#### Problem statement
Nothing in the entries may differ when you return them.

---- Provided data

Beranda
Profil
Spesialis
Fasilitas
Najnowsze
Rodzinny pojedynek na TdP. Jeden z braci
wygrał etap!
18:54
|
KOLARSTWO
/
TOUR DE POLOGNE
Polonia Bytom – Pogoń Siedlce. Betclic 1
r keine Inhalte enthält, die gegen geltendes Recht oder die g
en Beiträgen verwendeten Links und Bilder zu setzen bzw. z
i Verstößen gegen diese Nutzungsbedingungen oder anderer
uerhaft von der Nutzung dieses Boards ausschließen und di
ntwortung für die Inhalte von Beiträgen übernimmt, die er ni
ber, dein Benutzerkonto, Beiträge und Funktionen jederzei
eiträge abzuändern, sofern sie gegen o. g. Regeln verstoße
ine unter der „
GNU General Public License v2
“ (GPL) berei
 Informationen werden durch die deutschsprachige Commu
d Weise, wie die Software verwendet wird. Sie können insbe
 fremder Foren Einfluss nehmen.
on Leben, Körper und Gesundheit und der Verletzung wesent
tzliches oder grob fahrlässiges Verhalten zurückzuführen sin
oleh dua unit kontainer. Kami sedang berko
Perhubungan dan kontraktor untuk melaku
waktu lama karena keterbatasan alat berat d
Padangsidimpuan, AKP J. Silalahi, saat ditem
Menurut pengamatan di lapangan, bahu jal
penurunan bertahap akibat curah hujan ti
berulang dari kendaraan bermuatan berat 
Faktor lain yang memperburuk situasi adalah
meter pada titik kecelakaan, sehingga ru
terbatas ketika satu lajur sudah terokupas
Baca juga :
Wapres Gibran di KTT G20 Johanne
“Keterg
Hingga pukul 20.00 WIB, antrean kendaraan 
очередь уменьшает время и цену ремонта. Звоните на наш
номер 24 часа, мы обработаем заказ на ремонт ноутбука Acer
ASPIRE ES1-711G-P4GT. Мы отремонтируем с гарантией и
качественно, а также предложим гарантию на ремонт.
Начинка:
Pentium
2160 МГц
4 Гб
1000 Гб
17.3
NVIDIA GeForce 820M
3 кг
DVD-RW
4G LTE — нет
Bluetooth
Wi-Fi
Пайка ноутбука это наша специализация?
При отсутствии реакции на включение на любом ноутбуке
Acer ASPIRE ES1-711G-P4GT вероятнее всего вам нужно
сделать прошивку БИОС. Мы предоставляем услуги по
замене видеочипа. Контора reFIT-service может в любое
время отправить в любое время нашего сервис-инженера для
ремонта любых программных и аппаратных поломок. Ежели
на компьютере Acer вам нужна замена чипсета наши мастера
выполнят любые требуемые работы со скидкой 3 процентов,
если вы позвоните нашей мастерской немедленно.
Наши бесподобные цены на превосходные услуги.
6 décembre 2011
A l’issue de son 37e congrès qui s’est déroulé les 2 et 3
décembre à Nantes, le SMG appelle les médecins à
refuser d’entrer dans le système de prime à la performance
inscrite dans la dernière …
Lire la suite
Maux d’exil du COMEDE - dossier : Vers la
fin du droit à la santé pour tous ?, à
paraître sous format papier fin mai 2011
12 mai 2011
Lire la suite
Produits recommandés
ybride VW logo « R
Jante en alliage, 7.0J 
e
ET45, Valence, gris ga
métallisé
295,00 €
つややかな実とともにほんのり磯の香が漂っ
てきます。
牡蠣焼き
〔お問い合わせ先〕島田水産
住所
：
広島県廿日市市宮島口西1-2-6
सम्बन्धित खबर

--------

#### Solution
Beranda
Profil
Spesialis
Fasilitas
Najnowsze
Rodzinny pojedynek na TdP. Jeden z braci
wygrał etap!
18:54
|
KOLARSTWO
/
TOUR DE POLOGNE
Polonia Bytom – Pogoń Siedlce. Betclic 1
r keine Inhalte enthält, die gegen geltendes Recht oder die g
en Beiträgen verwendeten Links und Bilder zu setzen bzw. z
i Verstößen gegen diese Nutzungsbedingungen oder anderer
uerhaft von der Nutzung dieses Boards ausschließen und di
ntwortung für die Inhalte von Beiträgen übernimmt, die er ni
ber, dein Benutzerkonto, Beiträge und Funktionen jederzei
eiträge abzuändern, sofern sie gegen o. g. Regeln verstoße
ine unter der „
GNU General Public License v2
“ (GPL) berei
 Informationen werden durch die deutschsprachige Commu
d Weise, wie die Software verwendet wird. Sie können insbe
 fremder Foren Einfluss nehmen.
on Leben, Körper und Gesundheit und der Verletzung wesent
tzliches oder grob fahrlässiges Verhalten zurückzuführen sin
oleh dua unit kontainer. Kami sedang berko
Perhubungan dan kontraktor untuk melaku
waktu lama karena keterbatasan alat berat d
Padangsidimpuan, AKP J. Silalahi, saat ditem
Menurut pengamatan di lapangan, bahu jal
penurunan bertahap akibat curah hujan ti
berulang dari kendaraan bermuatan berat 
Faktor lain yang memperburuk situasi adalah
meter pada titik kecelakaan, sehingga ru
terbatas ketika satu lajur sudah terokupas
Baca juga :
Wapres Gibran di KTT G20 Johanne
“Keterg
Hingga pukul 20.00 WIB, antrean kendaraan 
очередь уменьшает время и цену ремонта. Звоните на наш
номер 24 часа, мы обработаем заказ на ремонт ноутбука Acer
ASPIRE ES1-711G-P4GT. Мы отремонтируем с гарантией и
качественно, а также предложим гарантию на ремонт.
Начинка:
Pentium
2160 МГц
4 Гб
1000 Гб
17.3
NVIDIA GeForce 820M
3 кг
DVD-RW
4G LTE — нет
Bluetooth
Wi-Fi
Пайка ноутбука это наша специализация?
При отсутствии реакции на включение на любом ноутбуке
Acer ASPIRE ES1-711G-P4GT вероятнее всего вам нужно
сделать прошивку БИОС. Мы предоставляем услуги по
замене видеочипа. Контора reFIT-service может в любое
время отправить в любое время нашего сервис-инженера для
ремонта любых программных и аппаратных поломок. Ежели
на компьютере Acer вам нужна замена чипсета наши мастера
выполнят любые требуемые работы со скидкой 3 процентов,
если вы позвоните нашей мастерской немедленно.
Наши бесподобные цены на превосходные услуги.
6 décembre 2011
A l’issue de son 37e congrès qui s’est déroulé les 2 et 3
décembre à Nantes, le SMG appelle les médecins à
refuser d’entrer dans le système de prime à la performance
inscrite dans la dernière …
Lire la suite
Maux d’exil du COMEDE - dossier : Vers la
fin du droit à la santé pour tous ?, à
paraître sous format papier fin mai 2011
12 mai 2011
Lire la suite
Produits recommandés
ybride VW logo « R
Jante en alliage, 7.0J 
e
ET45, Valence, gris ga
métallisé
295,00 €
つややかな実とともにほんのり磯の香が漂っ
てきます。
牡蠣焼き
〔お問い合わせ先〕島田水産
住所
：
広島県廿日市市宮島口西1-2-6
सम्बन्धित खबर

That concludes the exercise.